- From: David Singer <singer@apple.com>
- Date: Fri, 5 Jun 2009 15:14:43 -0700
- To: public-html@w3.org
- Message-Id: <p06240805c64f472339d8@[10.0.1.8]>
At 17:27 +0100 5/06/09, Philip Taylor wrote: >As it happens, I'm using that data now. >http://philip.html5.org/data/table-summary-values-dotbot.html shows >the <table summary> values from their set of pages. >(http://philip.html5.org/data/table-summary-values.html has the >older data from dmoz.org.) wow. fascinating. depressing. aside: anyone happen to know what software makes summaries like "pid<number>" (there are many many lines like pid2290201)?
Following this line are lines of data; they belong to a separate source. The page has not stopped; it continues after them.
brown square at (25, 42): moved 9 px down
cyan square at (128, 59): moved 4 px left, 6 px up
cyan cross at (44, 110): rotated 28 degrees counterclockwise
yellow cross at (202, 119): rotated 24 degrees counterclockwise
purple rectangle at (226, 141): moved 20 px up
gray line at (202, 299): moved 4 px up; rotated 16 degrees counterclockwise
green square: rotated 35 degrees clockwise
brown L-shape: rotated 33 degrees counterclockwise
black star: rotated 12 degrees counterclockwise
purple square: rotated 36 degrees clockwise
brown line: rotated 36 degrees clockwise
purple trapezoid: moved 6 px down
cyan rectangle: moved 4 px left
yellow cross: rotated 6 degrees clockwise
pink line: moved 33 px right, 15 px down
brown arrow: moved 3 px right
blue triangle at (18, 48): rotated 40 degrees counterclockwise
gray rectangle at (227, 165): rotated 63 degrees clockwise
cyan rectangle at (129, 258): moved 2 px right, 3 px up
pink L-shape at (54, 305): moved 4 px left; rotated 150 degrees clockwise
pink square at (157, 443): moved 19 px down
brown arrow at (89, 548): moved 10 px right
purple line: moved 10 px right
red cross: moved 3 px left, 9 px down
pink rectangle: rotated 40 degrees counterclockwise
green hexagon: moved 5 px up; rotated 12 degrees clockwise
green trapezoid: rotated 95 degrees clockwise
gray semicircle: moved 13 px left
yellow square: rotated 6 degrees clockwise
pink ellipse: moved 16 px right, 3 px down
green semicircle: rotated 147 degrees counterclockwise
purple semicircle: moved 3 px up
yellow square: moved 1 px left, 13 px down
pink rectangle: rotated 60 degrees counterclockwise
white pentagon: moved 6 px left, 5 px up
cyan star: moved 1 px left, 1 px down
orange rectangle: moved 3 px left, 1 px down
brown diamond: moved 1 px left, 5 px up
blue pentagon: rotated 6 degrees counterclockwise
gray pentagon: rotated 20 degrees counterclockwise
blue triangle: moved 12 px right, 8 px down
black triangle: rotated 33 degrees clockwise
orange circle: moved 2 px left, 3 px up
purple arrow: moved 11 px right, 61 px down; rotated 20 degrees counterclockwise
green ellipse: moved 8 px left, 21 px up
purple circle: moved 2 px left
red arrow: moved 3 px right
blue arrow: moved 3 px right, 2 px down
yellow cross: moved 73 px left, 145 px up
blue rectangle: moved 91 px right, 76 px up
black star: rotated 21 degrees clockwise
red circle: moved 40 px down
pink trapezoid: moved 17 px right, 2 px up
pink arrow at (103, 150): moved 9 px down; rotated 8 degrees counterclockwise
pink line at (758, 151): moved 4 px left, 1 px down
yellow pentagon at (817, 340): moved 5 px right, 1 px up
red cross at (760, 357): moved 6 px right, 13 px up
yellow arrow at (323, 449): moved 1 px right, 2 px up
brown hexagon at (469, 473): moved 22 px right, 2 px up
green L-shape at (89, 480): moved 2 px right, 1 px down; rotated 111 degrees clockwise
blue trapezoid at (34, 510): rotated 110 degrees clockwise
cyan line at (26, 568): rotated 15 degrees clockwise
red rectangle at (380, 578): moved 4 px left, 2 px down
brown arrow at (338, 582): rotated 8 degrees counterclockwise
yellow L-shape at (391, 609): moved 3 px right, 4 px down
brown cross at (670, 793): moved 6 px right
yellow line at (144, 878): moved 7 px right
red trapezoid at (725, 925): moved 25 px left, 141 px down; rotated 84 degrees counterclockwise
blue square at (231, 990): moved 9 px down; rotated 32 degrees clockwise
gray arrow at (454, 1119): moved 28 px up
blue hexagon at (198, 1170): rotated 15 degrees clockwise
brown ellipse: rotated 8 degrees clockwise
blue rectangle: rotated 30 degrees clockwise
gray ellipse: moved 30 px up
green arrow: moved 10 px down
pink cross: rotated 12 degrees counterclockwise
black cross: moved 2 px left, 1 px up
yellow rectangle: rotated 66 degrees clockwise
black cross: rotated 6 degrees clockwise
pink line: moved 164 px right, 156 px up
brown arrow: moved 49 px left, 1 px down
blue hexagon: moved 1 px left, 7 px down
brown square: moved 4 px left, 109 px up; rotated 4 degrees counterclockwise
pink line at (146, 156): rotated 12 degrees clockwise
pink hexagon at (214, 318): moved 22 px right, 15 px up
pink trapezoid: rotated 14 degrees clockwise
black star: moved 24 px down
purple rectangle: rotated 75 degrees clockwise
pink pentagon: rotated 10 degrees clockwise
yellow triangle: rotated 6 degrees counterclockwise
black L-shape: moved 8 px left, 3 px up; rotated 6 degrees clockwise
I was going to ask how many summaries were used only once (on the grounds that a unique summary was plausibly custom-made for that page) until I saw all these! (anyone want to hazard an estimate how many of these would be useful for someone needing a summary?) At 12:22 -0700 5/06/09, John Foliot wrote: >It is also important to note that the PF-WG specifically wrote: > >* We reject the argument that summary should be removed from the >HTML >* specification because it is not implemented on most web sites. We >note >* that accessibility is poorly supported on most web sites. The >wider >* web is not an example of good practice. Hm. I think we've already noted that "failed to establish a cowpath" is not a design principle (though I think we can all take it as a cause for concern and ask "why?", and if the problem is the specification, see whether we can do better.) I think the concern here is that it has become hopelessly polluted - that nobody who needs what a proper summary would provide, would ever dream of looking in the summary attribute. (And no-one who writes UAs to do that would do it, either). Which is why I am happy to see facts, even if they strike as depressing on first glance. -- David Singer Multimedia Standards, Apple Inc.